Alors que le conflit entre les États-Unis, Israël et l’Iran s’enlise après deux mois de guerre, l’Allemagne opère un virage diplomatique. Le gouvernement fédéral ne croit plus pouvoir jouer un rôle de médiateur dans ce conflit et cherche désormais à renforcer ses liens avec les États du Golfe, perçus comme des partenaires fiables dans une région où la position américaine s’affaiblit.

Une semaine d’intenses consultations

Le ministre allemand des Affaires étrangères, Johann Wadephul (Union chrétienne-démocrate, CDU), a été exceptionnellement actif cette semaine. Lundi, il a rencontré son homologue turc, Hakan Fidan. Il a ensuite participé à une conférence au ministère des Affaires étrangères sur la sécurité énergétique de l’Ukraine, en présence de représentants du ministère de l’Économie.

Wadephul a également reçu le cheikh Abdallah ben Zayed, ministre des Affaires étrangères des Émirats arabes unis, et le prince héritier de Jordanie, Hussein ben Abdallah. Ces entretiens s’inscrivent dans une stratégie de rapprochement avec les capitales du Golfe, de plus en plus préoccupées par l’enlisement du conflit et le soutien de la Russie à l’Iran.
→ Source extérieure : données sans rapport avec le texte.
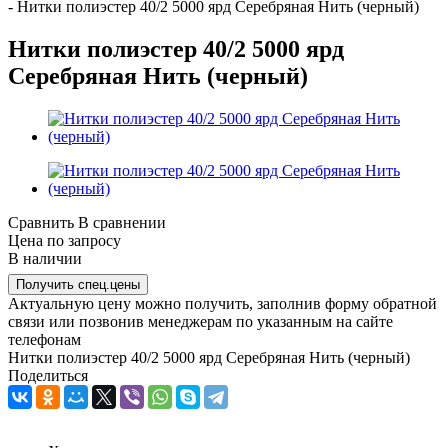
-
Нитки полиэстер 40/2 5000 ярд Серебряная Нить (черный)
Нитки полиэстер 40/2 5000 ярд
Серебряная Нить (черный)
Сравнить
В сравнении
Цена по запросу
В наличии
Получить спец.цены
Актуальную цену можно получить, заполнив форму обратной
связи или позвонив менеджерам по указанным на сайте
телефонам
Нитки полиэстер 40/2 5000 ярд Серебряная Нить (черный)
Поделиться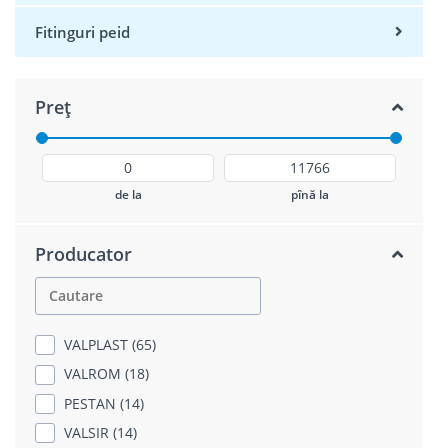
Fitinguri peid
Preț
de la
pînă la
Producator
VALPLAST (65)
VALROM (18)
PESTAN (14)
VALSIR (14)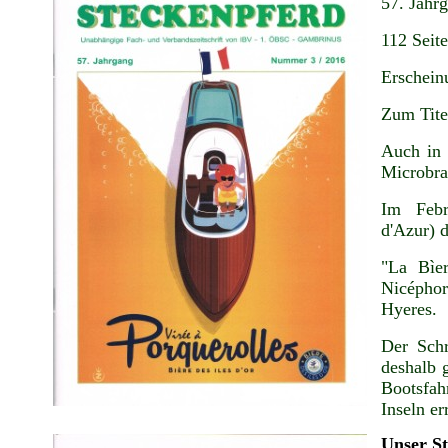
57. Jahr
112 Seit
Erschein
Zum Tite
Auch in 
Microbra
Im Febr
d'Azur) d
"La Bìe
Nicéphor
Hyeres.
Der Schr
deshalb 
Bootsfa
Inseln er
Unser S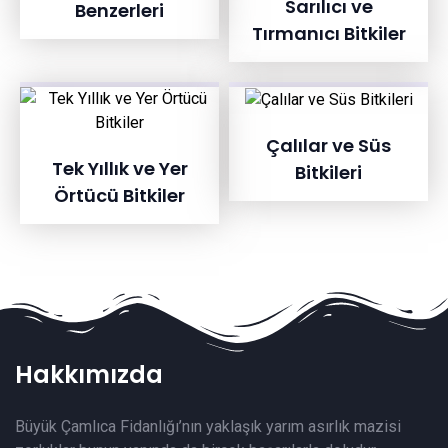
Sarılıcı ve
Benzerleri
Tırmanıcı Bitkiler
Çalılar ve Süs
Tek Yıllık ve Yer
Bitkileri
Örtücü Bitkiler
Hakkımızda
Büyük Çamlıca Fidanlığı’nın yaklaşık yarım asırlık mazisi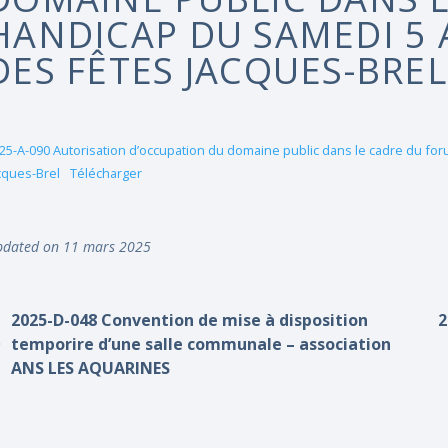
HANDICAP DU SAMEDI 5 A
DES FÊTES JACQUES-BREL
25-A-090 Autorisation d’occupation du domaine public dans le cadre du foru
cques-Brel
Télécharger
dated on 11 mars 2025
2025-D-048 Convention de mise à disposition
2
temporire d’une salle communale – association
ANS LES AQUARINES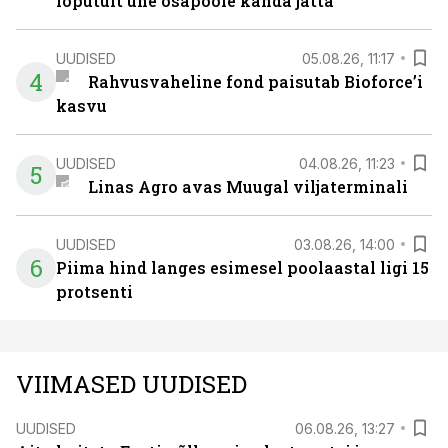
lõputult ühe osapoole kanda jätta
UUDISED
05.08.26, 11:17
4
Rahvusvaheline fond paisutab Bioforce’i
kasvu
UUDISED
04.08.26, 11:23
5
Linas Agro avas Muugal viljaterminali
UUDISED
03.08.26, 14:00
6
Piima hind langes esimesel poolaastal ligi 15
protsenti
VIIMASED UUDISED
UUDISED
06.08.26, 13:27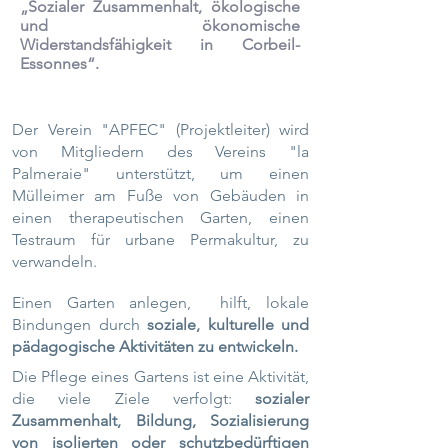
„Sozialer Zusammenhalt, ökologische
und ökonomische
Widerstandsfähigkeit in Corbeil-
Essonnes“.
Der Verein "APFEC" (Projektleiter) wird
von Mitgliedern des Vereins "la
Palmeraie" unterstützt, um einen
Mülleimer am Fuße von Gebäuden in
einen therapeutischen Garten, einen
Testraum für urbane Permakultur, zu
verwandeln.
Einen Garten anlegen,
hilft, lokale
Bindungen durch
soziale, kulturelle und
pädagogische Aktivitäten zu entwickeln.
Die Pflege eines Gartens ist eine Aktivität,
die viele Ziele verfolgt:
sozialer
Zusammenhalt, Bildung, Sozialisierung
von isolierten oder schutzbedürftigen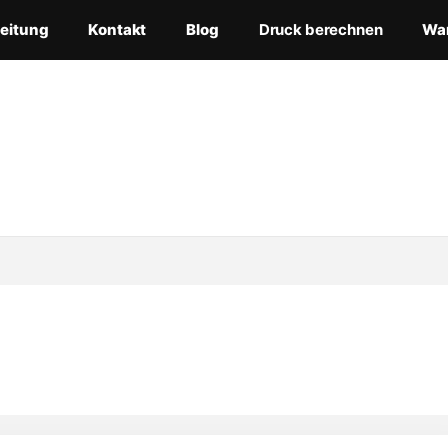
leitung
Kontakt
Blog
Druck berechnen
Wa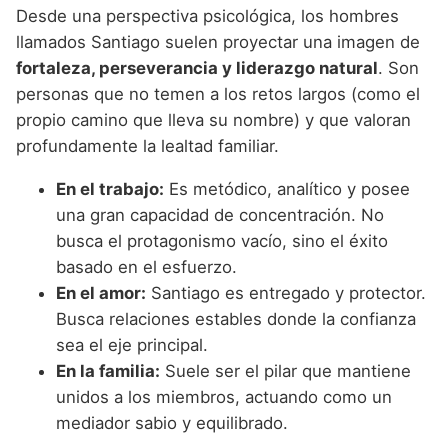
Desde una perspectiva psicológica, los hombres
llamados Santiago suelen proyectar una imagen de
fortaleza, perseverancia y liderazgo natural
. Son
personas que no temen a los retos largos (como el
propio camino que lleva su nombre) y que valoran
profundamente la lealtad familiar.
En el trabajo:
Es metódico, analítico y posee
una gran capacidad de concentración. No
busca el protagonismo vacío, sino el éxito
basado en el esfuerzo.
En el amor:
Santiago es entregado y protector.
Busca relaciones estables donde la confianza
sea el eje principal.
En la familia:
Suele ser el pilar que mantiene
unidos a los miembros, actuando como un
mediador sabio y equilibrado.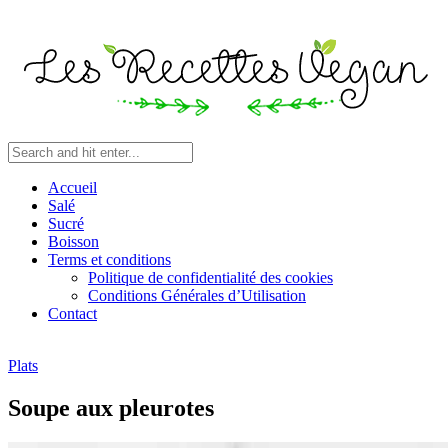
Accueil
Salé
Sucré
Boisson
Terms et conditions
Politique de confidentialité des cookies
Conditions Générales d’Utilisation
Contact
Plats
Soupe aux pleurotes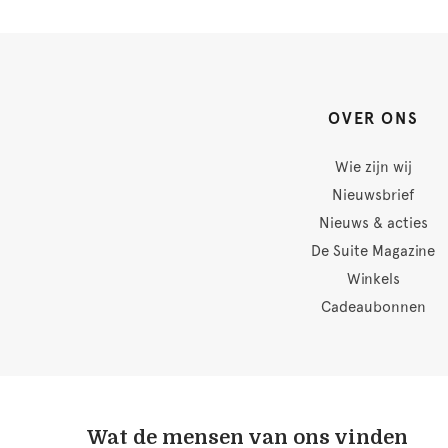
OVER ONS
Wie zijn wij
Nieuwsbrief
Nieuws & acties
De Suite Magazine
Winkels
Cadeaubonnen
Wat de mensen van ons vinden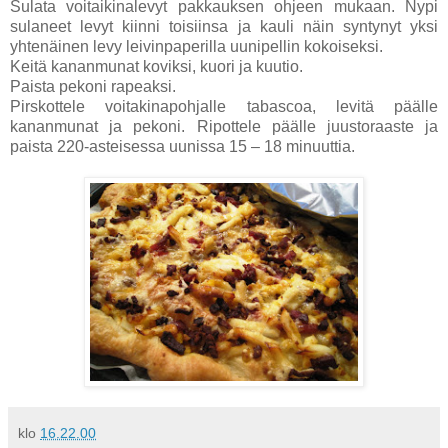
Sulata voitaikinalevyt pakkauksen ohjeen mukaan. Nypi
sulaneet levyt kiinni toisiinsa ja kauli näin syntynyt yksi
yhtenäinen levy leivinpaperilla uunipellin kokoiseksi.
Keitä kananmunat koviksi, kuori ja kuutio.
Paista pekoni rapeaksi.
Pirskottele voitakinapohjalle tabascoa, levitä päälle
kananmunat ja pekoni. Ripottele päälle juustoraaste ja
paista 220-asteisessa uunissa 15 – 18 minuuttia.
klo
16.22.00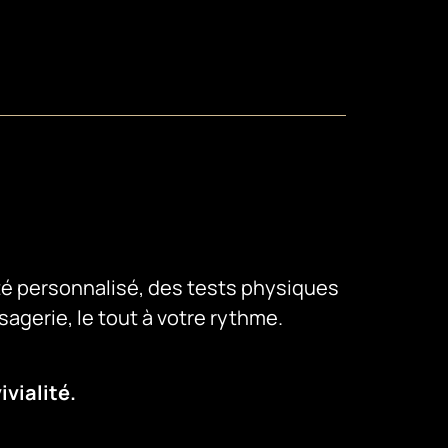
é personnalisé, des tests physiques
sagerie, le tout à votre rythme.
vialité.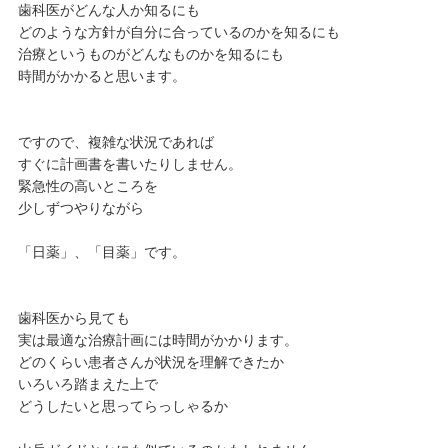
歯科医がどんな人か知るにも
どのような方針が自分に合っているのかを知るにも
治療というものがどんなものかを知るにも
時間がかかると思います。
ですので、複雑な状況であれば
すぐに計画書を書いたりしません。
緊急性の高いところを
少しずつやりながら
「日薬」、「目薬」です。
歯科医から見ても
実は最適な治療計画には時間がかかります。
どのくらい患者さんが状況を理解できたか
いろいろ踏まえた上で
どうしたいと思ってらっしゃるか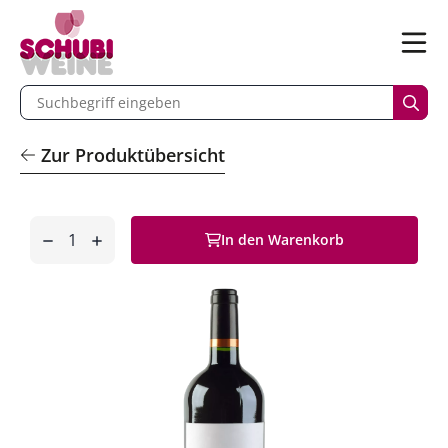
n
Menü
begriff eingeben
Such
Zur Produktübersicht
Anzahl
In den Warenkorb
entfernen
hinzufügen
Merz se dit « désillusionné »

Fin avril, le chancelier Friedrich Merz s’était dit « désillusionné » par la conduite de la guerre par les États-Unis et Israël, à l’issue d’une réunion à huis clos de son parti à Berlin. « Il n’y a pas eu de résolution rapide, comme l’avaient initialement espéré le président Donald Trump et le Premier ministre Benyamin Netanyahou », avait-il déclaré.

« C’est pourquoi nous voulons poursuivre nos efforts diplomatiques européens pour trouver une solution. Nous nous coordonnons étroitement avec les États-Unis, mais nous avons aussi nos propres idées européennes sur la manière dont le conflit peut être résolu », avait ajouté le chancelier.

Un partenariat fondé sur la défense de l’ordre fondé sur des règles

Max Hofmann, chef du bureau berlinois d’une chaîne allemande, estime que cette dynamique n’est pas surprenante. « On ne peut pas mettre tous les États du Golfe dans le même panier, mais il s’agit essentiellement de trouver des partenaires fiables », explique-t-il. « Les États-Unis échouent dans leur rôle de partenaire et de protecteur. Par la guerre et ses conséquences, ils mettent en danger la sécurité et les modèles économiques de nombreux pays de la région. De plus, la stratégie américaine de médiation entre l’Iran et l’Occident a échoué », ajoute-t-il.

Selon lui, c’est précisément parce que l’Allemagne s’engage en faveur d’un ordre fondé sur des règles qu’elle redevient un partenaire attrayant pour ces pays.

Un virage attendu

Philipp Dienstbier, responsable du programme régional de la Fondation Konrad-Adenauer (proche de la CDU) en Jordanie, juge ce recentrage vers le Golfe prévisible. « Avant même la guerre en Iran, plusieurs hauts responsables du gouvernement – dont le chancelier Merz et le ministre de l’Économie – s’étaient déjà rendus dans la région », rappelle-t-il.

Le conflit entre les États-Unis, Israël et l’Iran, qui dure depuis près de deux mois, n’a pas apporté la victoire rapide escomptée. Les pays du Golfe, souvent ciblés par Téhéran, redoutent une escalade régionale et cherchent des appuis diplomatiques stables. En se tournant vers eux, Berlin tente de construire une alternative européenne à la médiation américaine défaillante, tout en préservant ses intérêts énergétiques et sécuritaires.

Quel avenir pour la diplomatie allemande ?

Reste à savoir si cette stratégie portera ses fruits. Les entretiens de Johann Wadephul avec la Turquie, les Émirats arabes unis et la Jordanie montrent une volonté de créer un réseau diplomatique régional, distinct de l’axe Washington-Tel-Aviv. Mais la capacité de l’Allemagne à peser sur le cours de la guerre, alors que les combats se poursuivent et que la Russie soutient l’Iran, demeure incertaine.